*Exercise goal*
The whole listing, exactly as given: write it out, leaving out each image.

====== Extracted material ======

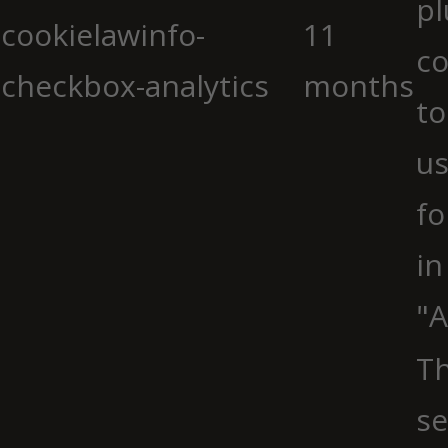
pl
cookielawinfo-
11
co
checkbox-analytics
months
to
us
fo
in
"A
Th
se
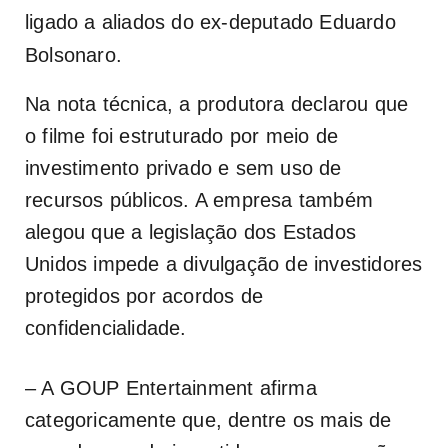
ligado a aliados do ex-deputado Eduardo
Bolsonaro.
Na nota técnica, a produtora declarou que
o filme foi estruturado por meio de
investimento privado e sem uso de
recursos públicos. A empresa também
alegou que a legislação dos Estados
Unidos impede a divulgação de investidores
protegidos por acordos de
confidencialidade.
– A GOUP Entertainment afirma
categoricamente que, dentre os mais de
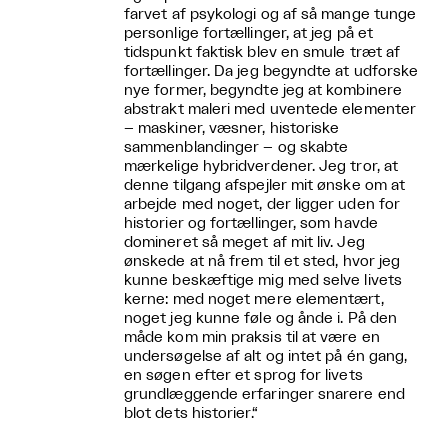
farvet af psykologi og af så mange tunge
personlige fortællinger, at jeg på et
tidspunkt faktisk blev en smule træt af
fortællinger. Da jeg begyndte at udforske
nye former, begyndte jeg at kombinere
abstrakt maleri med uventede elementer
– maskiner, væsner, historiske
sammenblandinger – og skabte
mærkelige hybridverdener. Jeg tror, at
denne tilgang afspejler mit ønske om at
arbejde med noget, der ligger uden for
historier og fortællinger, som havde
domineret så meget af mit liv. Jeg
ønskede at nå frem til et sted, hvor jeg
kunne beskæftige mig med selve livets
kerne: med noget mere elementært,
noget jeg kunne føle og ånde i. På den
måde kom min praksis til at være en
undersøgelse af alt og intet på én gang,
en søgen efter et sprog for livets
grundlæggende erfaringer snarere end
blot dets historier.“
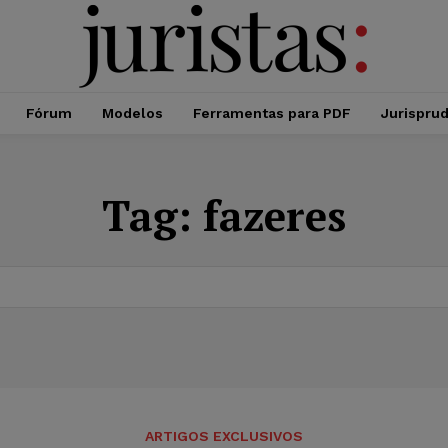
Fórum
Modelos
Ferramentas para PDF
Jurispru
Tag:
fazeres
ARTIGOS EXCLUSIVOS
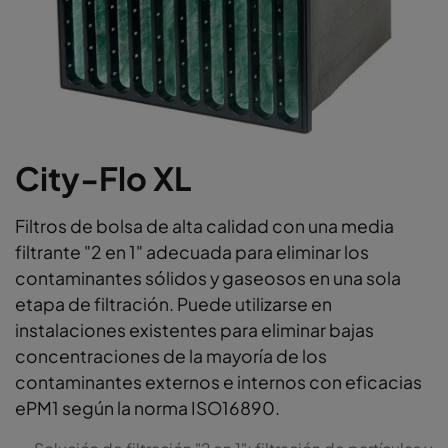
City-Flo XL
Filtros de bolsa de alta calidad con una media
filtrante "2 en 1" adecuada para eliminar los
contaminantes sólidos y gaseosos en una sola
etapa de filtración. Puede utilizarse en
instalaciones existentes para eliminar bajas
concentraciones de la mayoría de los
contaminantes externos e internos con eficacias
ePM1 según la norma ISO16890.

======

*Exercise solution*
pl
cookielawinfo-
11
co
checkbox-analytics
months
to
us
fo
in
"A
Th
se
ligado a aliados do ex-deputado Eduardo
Bolsonaro.
Na nota técnica, a produtora declarou que
o filme foi estruturado por meio de
investimento privado e sem uso de
recursos públicos. A empresa também
alegou que a legislação dos Estados
Unidos impede a divulgação de investidores
protegidos por acordos de
confidencialidade.
– A GOUP Entertainment afirma
categoricamente que, dentre os mais de
farvet af psykologi og af så mange tunge
personlige fortællinger, at jeg på et
tidspunkt faktisk blev en smule træt af
fortællinger. Da jeg begyndte at udforske
nye former, begyndte jeg at kombinere
abstrakt maleri med uventede elementer
– maskiner, væsner, historiske
sammenblandinger – og skabte
mærkelige hybridverdener. Jeg tror, at
denne tilgang afspejler mit ønske om at
arbejde med noget, der ligger uden for
historier og fortællinger, som havde
domineret så meget af mit liv. Jeg
ønskede at nå frem til et sted, hvor jeg
kunne beskæftige mig med selve livets
kerne: med noget mere elementært,
noget jeg kunne føle og ånde i. På den
måde kom min praksis til at være en
undersøgelse af alt og intet på én gang,
en søgen efter et sprog for livets
grundlæggende erfaringer snarere end
blot dets historier.“
Fórum
Modelos
Ferramentas para PDF
Jurispru
Tag:
fazeres
ARTIGOS EXCLUSIVOS
City-Flo XL
Filtros de bolsa de alta calidad con una media
filtrante "2 en 1" adecuada para eliminar los
contaminantes sólidos y gaseosos en una sola
etapa de filtración. Puede utilizarse en
instalaciones existentes para eliminar bajas
concentraciones de la mayoría de los
contaminantes externos e internos con eficacias
ePM1 según la norma ISO16890.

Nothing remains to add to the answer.